2. We here treat the second and third grounds together as they both relate to the jurisdiction of the court to try the issue as to property damage.
We agree with appellee that the filing of the motion by appellant to make the complaint more definite and certain amounted to a general entry of appearance by it to the cause of action for property damage, even though the motion recited that it appeared only for the purpose of the motion. That motion did not question in any way the jurisdiction of the court. It sought the aid of the court to require appellee to amend the complaint as to whether it was a corporation or a partnership, and impliedly conceded the jurisdiction for all other purposes. Act 317 of 1941 provides the venue of actions for damages to personal property by wrongful or negligent act and places it in the county where the accident occurred or where a bona fide defendant resides, "or in any county where personal service may be had upon him."

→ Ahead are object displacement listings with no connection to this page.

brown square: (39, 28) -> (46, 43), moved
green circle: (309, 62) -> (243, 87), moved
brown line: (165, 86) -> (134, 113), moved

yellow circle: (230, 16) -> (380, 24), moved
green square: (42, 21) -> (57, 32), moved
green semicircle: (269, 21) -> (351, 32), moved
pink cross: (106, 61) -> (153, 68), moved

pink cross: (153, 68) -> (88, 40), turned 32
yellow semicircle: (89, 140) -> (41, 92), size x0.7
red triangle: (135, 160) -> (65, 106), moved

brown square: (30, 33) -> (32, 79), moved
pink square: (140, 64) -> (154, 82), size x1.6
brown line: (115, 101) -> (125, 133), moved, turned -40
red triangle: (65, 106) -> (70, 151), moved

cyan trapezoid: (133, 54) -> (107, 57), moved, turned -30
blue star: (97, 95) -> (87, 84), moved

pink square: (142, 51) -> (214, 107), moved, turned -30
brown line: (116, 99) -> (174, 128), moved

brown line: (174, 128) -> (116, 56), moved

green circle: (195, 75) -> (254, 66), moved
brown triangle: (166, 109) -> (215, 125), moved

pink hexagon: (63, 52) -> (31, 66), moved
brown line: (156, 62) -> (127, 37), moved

In Chapman Dewey Lumber Co. v. Bryan, 183 Ark. 119, 35 S.W.2d 80, we said: "It is familiar law that one may submit to a jurisdiction which could not otherwise be acquired, and that one does submit, who, without questioning the jurisdiction, enters an appearance, and it has been many times decided by this court that any action on the part of the defendant, except to object to the jurisdiction, which recognizes the case as in court, will amount to general appearance." See, also, Mut. Ben. H. A. Ass'n v. Moore, 196 Ark. 667, 119 S.W.2d 499.
We think the cases cited by appellant, such as Met. Life Ins. Co. v. Baker, 197 Ark. 61, 122 S.W.2d 951, are not in point. In that case a motion to quash the summons was filed and the movant appeared specially for that purpose, to question the jurisdiction, and it was held no general appearance was had. We hold that appellant entered its general appearance and that the court acquired jurisdiction of the person by such motion, it already having jurisdiction of the subject matter.
3. It is finally insisted that there is no substantial evidence to support the verdict and that a directed verdict should have been given. We cannot agree. We think the evidence made a question of fact for the jury. Appellee testified to one state of facts as to how the accident occurred, which were disputed by the driver of the truck and his helper. We think no useful purpose could be served by detailing the evidence. It is sufficient to say that the evidence, as to who was to blame for the collision that occurred, is in dispute and that there is substantial evidence to support the verdict, and the judgment based thereon must be and is affirmed.